R.R.M.: Na szczęście nie, a z gier, które są sposobem spędzania wolnego czasu, płynie też wiele korzyści! To jest ten rodzaj rozrywki, który charakteryzuje się dużą aktywnością, wbrew temu co się mówi. Podczas grania z reguły siedzi się w fotelu, chociaż są też gry, które wymagają aktywności ruchowej, jak np. w nowszych konsolach, gdzie trzeba pomachać rękoma lub udawać, że się biega. Grając, wykonujemy czynności, które wymagają logicznego myślenia, zręczności czy też refleksu. Nasz mózg jest cały czas stymulowany i to na zupełnie innej zasadzie niż podczas oglądania filmów czy bezmyślnego przeklikiwania kanałów w poszukiwaniu czegoś, co nas zaciekawi. Jeżeli jednak ta stymulacja odbywa się kosztem pewnych rzeczy, z których rezygnujemy na rzecz grania, co uniemożliwia nam normalne funkcjonowanie, to wtedy zaczyna się problem…

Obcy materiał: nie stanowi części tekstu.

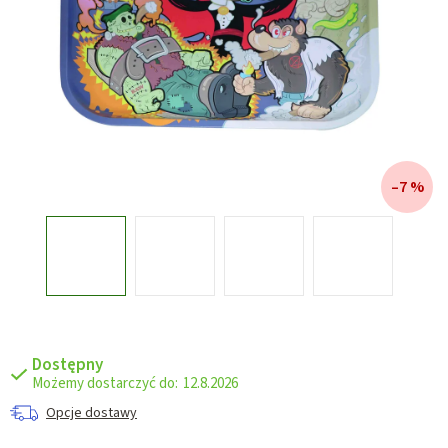
–7 %
Dostępny
12.8.2026
Opcje dostawy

Z.L.: Kogo najczęściej ten problem dotyka? Młodszych czy starszych?

R.R.M.: Prawdę powiedziawszy wiek nie ma tu znaczenia. Problem uzależnienia dotyka ludzi niezależnie od wieku i jeżeli chodzi o gry, to jest dokładnie tak samo. W przypadku uzależnienia od gier częściej mówi się o dzieciach, ponieważ ludzie dorośli rzadziej interesują się tym światem. Moje pokolenie – a mam 37 lat – urodziło się w świecie, w którym gry nie były stałym elementem rozrywki. Ciężko więc analizować rozkład wiekowy osób uzależnionych od gier, skoro osoby starsze nie miały do nich dostępu i granie do dziś nie mieści się w kręgu ich zainteresowań. Aktualnie są one rodzajem używki, do której dostęp mają już dzieci, a co więcej – dostęp ten jest społecznie akceptowany. Dzieci są podatne na uzależnienia tak samo jak dorośli, dlatego też rodzice powinni monitorować zachowanie dziecka oraz zwracać uwagę na to, do jakiego stopnia gry zastępują mu inne czynności. Jednak ja osobiście ufam, że taka forma rozrywki stymuluje do rozwoju bardziej niż inne aktywności, które dzieci podejmują. Być może jest też tak, że młodsze pokolenie, łatwiej niż starsze, potrafi wypracować kompromis pomiędzy tym, co robi w świecie wirtualnym a tym, co dzieje się w świecie rzeczywistym. Natomiast dorośli, którzy „wpadają” do świata gier, często nie zdają sobie sprawy z tego, jakie pułapki tam na nich czyhają i – bez zastanowienia się nad skutkami – mogą dużo łatwiej i głębiej w niego wejść. A dziecko, które gra, od początku spotyka się z konsekwencjami swoich decyzji – jeśli gra za dużo, to rodzice są źli lub ma problemy w szkole. Ogólnie rzecz biorąc myślę, że zagrożenie zarówno dla dzieci, jak i dorosłych, jest takie samo. Każda rozrywka w zbyt dużych ilościach nie jest korzystna, a gry specjalnie nie różnią się pod tym względem od innych tego typu rzeczy.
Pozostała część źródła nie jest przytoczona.